TASK DESCRIPTION: Below are some records; output exactly the lines from the line with "Save This Post" to the line with "math games when you're ready!", both ends kept, and nothing more.

+--

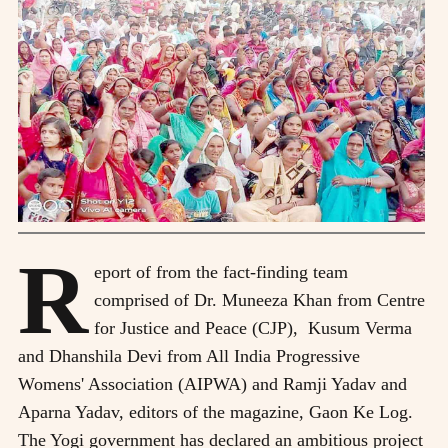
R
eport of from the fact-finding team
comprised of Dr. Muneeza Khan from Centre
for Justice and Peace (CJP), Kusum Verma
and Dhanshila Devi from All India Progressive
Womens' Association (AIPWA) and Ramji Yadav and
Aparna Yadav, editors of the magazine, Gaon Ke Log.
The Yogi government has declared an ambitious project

+--

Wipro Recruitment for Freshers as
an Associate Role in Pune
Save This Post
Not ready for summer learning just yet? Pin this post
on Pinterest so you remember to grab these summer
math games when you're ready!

+--

TASK SOLUTION:
Save This Post
Not ready for summer learning just yet? Pin this post
on Pinterest so you remember to grab these summer
math games when you're ready!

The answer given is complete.